# Work task:
In the data, find the word "acompañar" and copy out every line that has it.

# Provided material:
══════
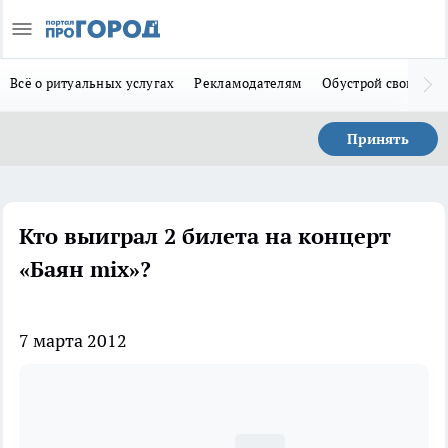
Всё о ритуальных услугах
Рекламодателям
Обустрой свой дом
Принять
Кто выиграл 2 билета на концерт
«Баян mix»?
7 марта 2012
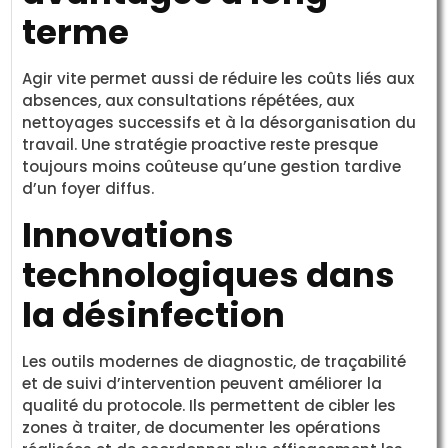
terme
Agir vite permet aussi de réduire les coûts liés aux
absences, aux consultations répétées, aux
nettoyages successifs et à la désorganisation du
travail. Une stratégie proactive reste presque
toujours moins coûteuse qu’une gestion tardive
d’un foyer diffus.
Innovations
technologiques dans
la désinfection
Les outils modernes de diagnostic, de traçabilité
et de suivi d’intervention peuvent améliorer la
qualité du protocole. Ils permettent de cibler les
zones à traiter, de documenter les opérations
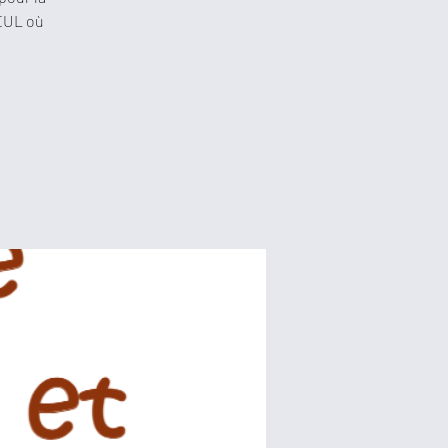
EUL où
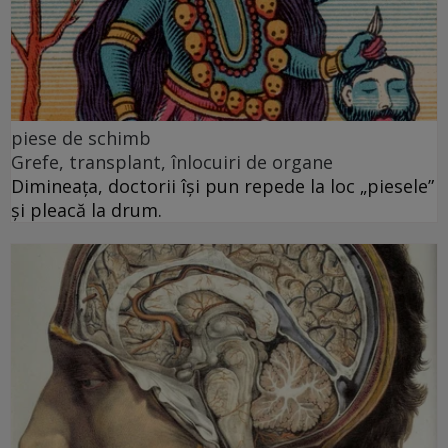
piese de schimb
Grefe, transplant, înlocuiri de organe
Dimineața, doctorii își pun repede la loc „piesele”
și pleacă la drum.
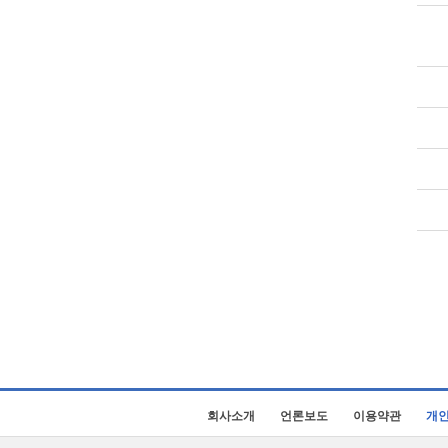
회사소개
언론보도
이용약관
개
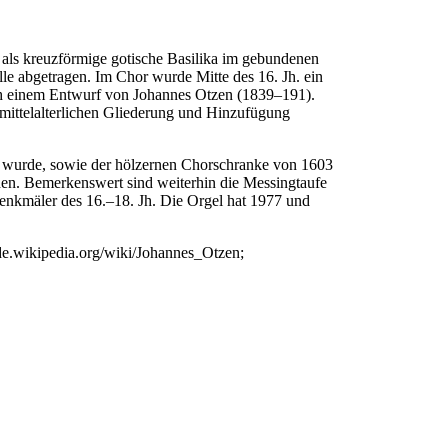
als kreuzförmige gotische Basilika im gebundenen
lle abgetragen. Im Chor wurde Mitte des 16. Jh. ein
ch einem Entwurf von Johannes Otzen (1839–191).
 mittelalterlichen Gliederung und Hinzufügung
t wurde, sowie der hölzernen Chorschranke von 1603
rden. Bemerkenswert sind weiterhin die Messingtaufe
enkmäler des 16.–18. Jh. Die Orgel hat 1977 und
de.wikipedia.org/wiki/Johannes_Otzen;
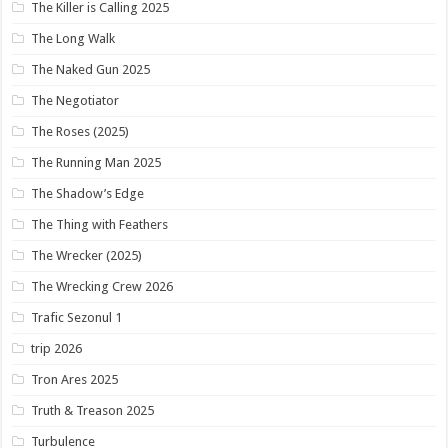
The Killer is Calling 2025
The Long Walk
The Naked Gun 2025
The Negotiator
The Roses (2025)
The Running Man 2025
The Shadow’s Edge
The Thing with Feathers
The Wrecker (2025)
The Wrecking Crew 2026
Trafic Sezonul 1
trip 2026
Tron Ares 2025
Truth & Treason 2025
Turbulence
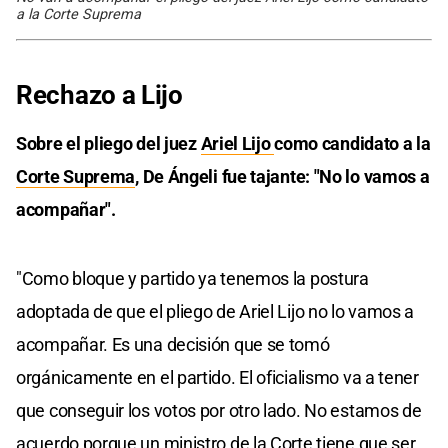
a la Corte Suprema
Rechazo a Lijo
Sobre el pliego del juez
Ariel Lijo
como candidato a la
Corte Suprema
, De Ángeli fue tajante: "No lo vamos a
acompañar".
"Como bloque y partido ya tenemos la postura
adoptada de que el pliego de Ariel Lijo no lo vamos a
acompañar. Es una decisión que se tomó
orgánicamente en el partido. El oficialismo va a tener
que conseguir los votos por otro lado. No estamos de
acuerdo porque un ministro de la Corte tiene que ser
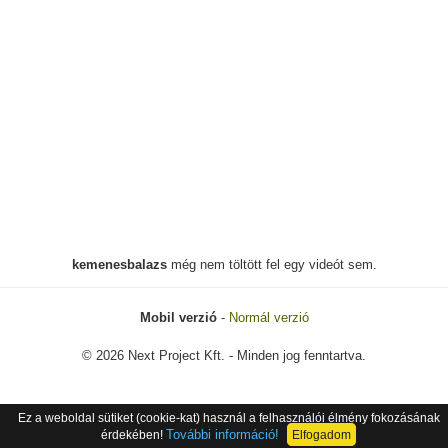
kemenesbalazs
még nem töltött fel egy videót sem.
Mobil verzió
-
Normál verzió
© 2026 Next Project Kft. - Minden jog fenntartva.
Ez a weboldal sütiket (cookie-kat) használ a felhasználói élmény fokozásának
További információ!
érdekében!
Elfogadom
══════
# Answer space:
acompañar".
acompañar. Es una decisión que se tomó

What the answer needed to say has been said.